Extra-Solar Kuiper Belt Dust Disks
Amaya Moro-Martin, Mark C. Wyatt, Renu Malhotra, David E. Trilling

TL;DR
This paper reviews the properties, structures, and evolution of debris disks around mature stars, highlighting their similarities to our Solar System's Kuiper Belt and discussing implications for planetary system development.
Contribution
It synthesizes current observations and theories on extra-solar debris disks, emphasizing their diversity, evolution, and potential to inform about planetary system history.
Findings
Debris disks show diverse structures like rings, spirals, and asymmetries.
Dust mass declines over time, with occasional spikes from collisions.

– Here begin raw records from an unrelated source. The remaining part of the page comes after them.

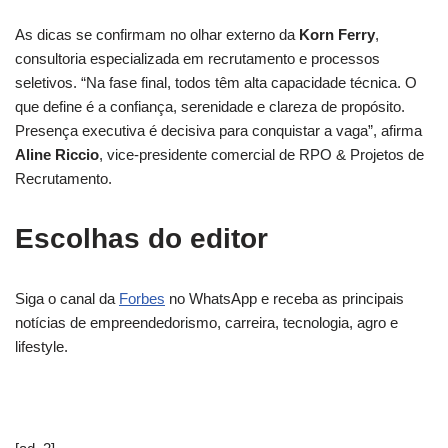
As dicas se confirmam no olhar externo da
Korn Ferry
,
consultoria especializada em recrutamento e processos
seletivos. “Na fase final, todos têm alta capacidade técnica. O
que define é a confiança, serenidade e clareza de propósito.
Presença executiva é decisiva para conquistar a vaga”, afirma
Aline Riccio
, vice-presidente comercial de RPO & Projetos de
Recrutamento.
Escolhas do editor
Siga o canal da
Forbes
no WhatsApp e receba as principais
notícias de empreendedorismo, carreira, tecnologia, agro e
lifestyle.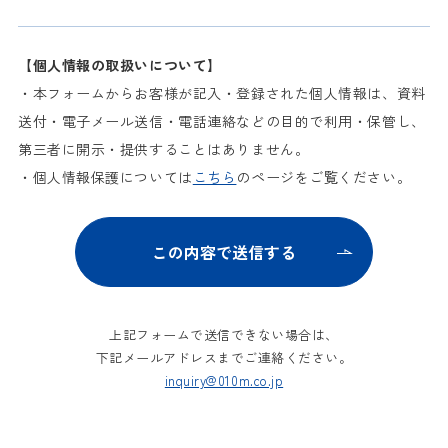
【個人情報の取扱いについて】
・本フォームからお客様が記入・登録された個人情報は、資料
送付・電子メール送信・電話連絡などの目的で利用・保管し、
第三者に開示・提供することはありません。
・個人情報保護については
こちら
のページをご覧ください。
上記フォームで送信できない場合は、
下記メールアドレスまでご連絡ください。
inquiry@010m.co.jp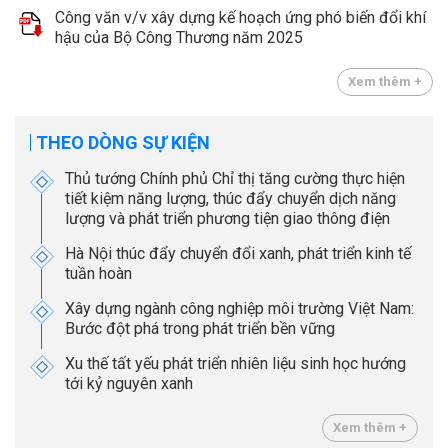
Công văn v/v xây dựng kế hoạch ứng phó biến đổi khí
hậu của Bộ Công Thương năm 2025
Xem thêm +
THEO DÒNG SỰ KIỆN
Thủ tướng Chính phủ Chỉ thị tăng cường thực hiện
tiết kiệm năng lượng, thúc đẩy chuyển dịch năng
lượng và phát triển phương tiện giao thông điện
Hà Nội thúc đẩy chuyển đổi xanh, phát triển kinh tế
tuần hoàn
Xây dựng ngành công nghiệp môi trường Việt Nam:
Bước đột phá trong phát triển bền vững
Xu thế tất yếu phát triển nhiên liệu sinh học hướng
tới kỷ nguyên xanh
Xem thêm +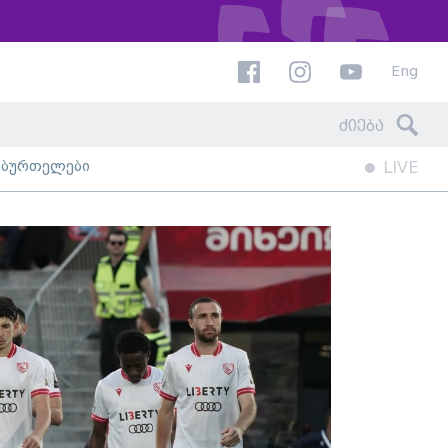
Eng
ხბურთელები
LIVE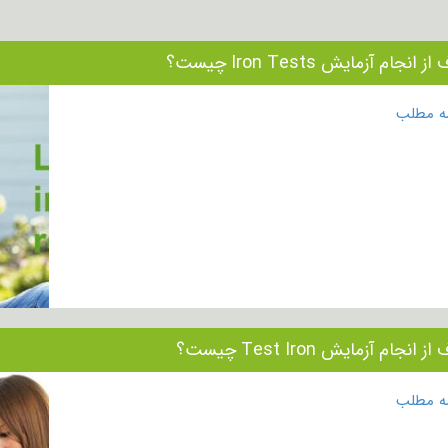
 انجام آزمایش Iron Tests چیست؟
مه مطلب
 انجام آزمایش Test Iron چیست؟
مه مطلب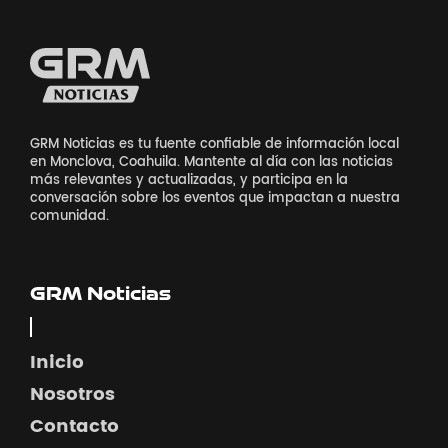
GRM Noticias es tu fuente confiable de información local
en Monclova, Coahuila. Mantente al día con las noticias
más relevantes y actualizadas, y participa en la
conversación sobre los eventos que impactan a nuestra
comunidad.
GRM Noticias
Inicio
Nosotros
Contacto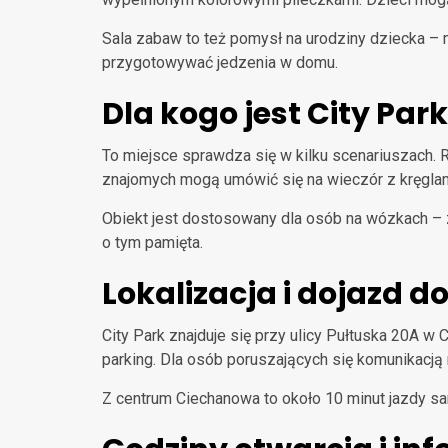
Sala zabaw to też pomysł na urodziny dziecka – m
przygotowywać jedzenia w domu.
Dla kogo jest City Par
To miejsce sprawdza się w kilku scenariuszach. 
znajomych mogą umówić się na wieczór z kręglami 
Obiekt jest dostosowany dla osób na wózkach – z
o tym pamięta.
Lokalizacja i dojazd 
City Park znajduje się przy ulicy Pułtuska 20A w
parking. Dla osób poruszających się komunikacją
Z centrum Ciechanowa to około 10 minut jazdy s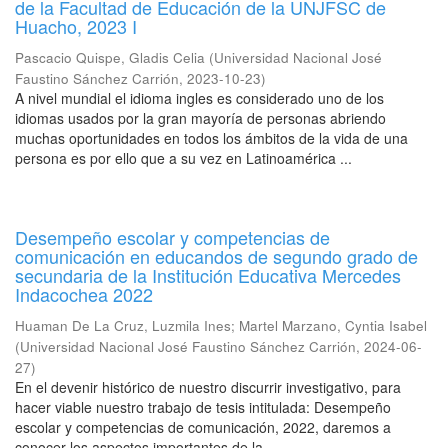
de la Facultad de Educación de la UNJFSC de
Huacho, 2023 I
Pascacio Quispe, Gladis Celia
(
Universidad Nacional José
Faustino Sánchez Carrión
,
2023-10-23
)
A nivel mundial el idioma ingles es considerado uno de los
idiomas usados por la gran mayoría de personas abriendo
muchas oportunidades en todos los ámbitos de la vida de una
persona es por ello que a su vez en Latinoamérica ...
Desempeño escolar y competencias de
comunicación en educandos de segundo grado de
secundaria de la Institución Educativa Mercedes
Indacochea 2022
Huaman De La Cruz, Luzmila Ines
;
Martel Marzano, Cyntia Isabel
(
Universidad Nacional José Faustino Sánchez Carrión
,
2024-06-
27
)
En el devenir histórico de nuestro discurrir investigativo, para
hacer viable nuestro trabajo de tesis intitulada: Desempeño
escolar y competencias de comunicación, 2022, daremos a
conocer los aspectos importantes de la ...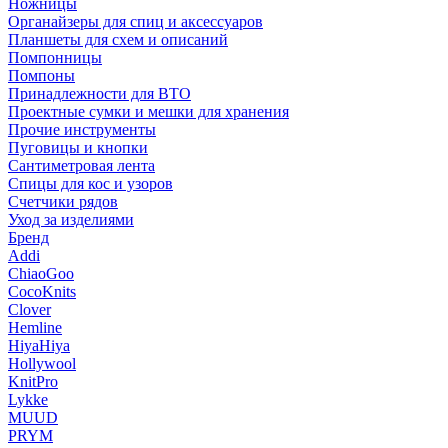
Ножницы
Органайзеры для спиц и аксессуаров
Планшеты для схем и описаний
Помпонницы
Помпоны
Принадлежности для ВТО
Проектные сумки и мешки для хранения
Прочие инструменты
Пуговицы и кнопки
Сантиметровая лента
Спицы для кос и узоров
Счетчики рядов
Уход за изделиями
Бренд
Addi
ChiaoGoo
CocoKnits
Clover
Hemline
HiyaHiya
Hollywool
KnitPro
Lykke
MUUD
PRYM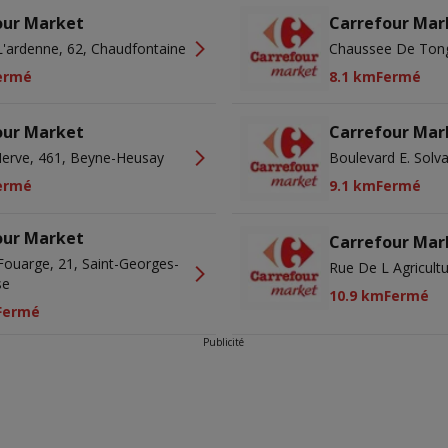
our Market
Carrefour Mar
L'ardenne, 62, Chaudfontaine
Chaussee De Tong
ermé
8.1 km
Fermé
our Market
Carrefour Mar
erve, 461, Beyne-Heusay
Boulevard E. Solva
ermé
9.1 km
Fermé
our Market
Carrefour Mar
Fouarge, 21, Saint-Georges-
Rue De L Agricultu
se
10.9 km
Fermé
Fermé
Publicité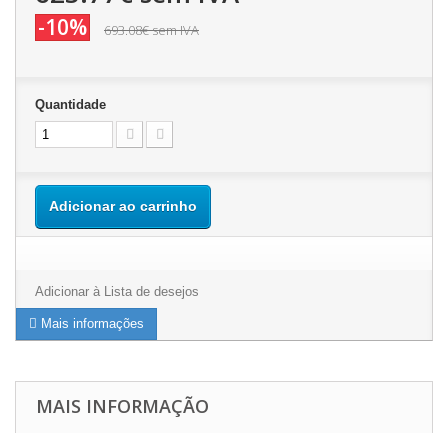
-10%
693.08€
sem IVA
Quantidade
Adicionar ao carrinho
Adicionar à Lista de desejos
Mais informações
MAIS INFORMAÇÃO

Some disks exhibit features indicating planetary perturbations.
Abstract
The dust disks observed around mature stars are evidence that plantesimals are present in these systems on spatial scales that are similar to that of the asteroids and the KBOs in the Solar System. These dust disks (a.k.a. ``debris disks'') present a wide range of sizes, morphologies and properties. It is inferred that their dust mass declines with time as the dust-producing planetesimals get depleted, and that this decline can be punctuated by large spikes that are produced as a result of individual collisional events. The lack of solid state features indicate that, generally, the dust in these disks have sizes larger than approximately 10 microns, but exceptionally, strong silicate features in some disks suggest the presence of large quantities of small grains, thought to be the result of recent collisions. Spatially resolved observations of debris disks show a diversity of structural…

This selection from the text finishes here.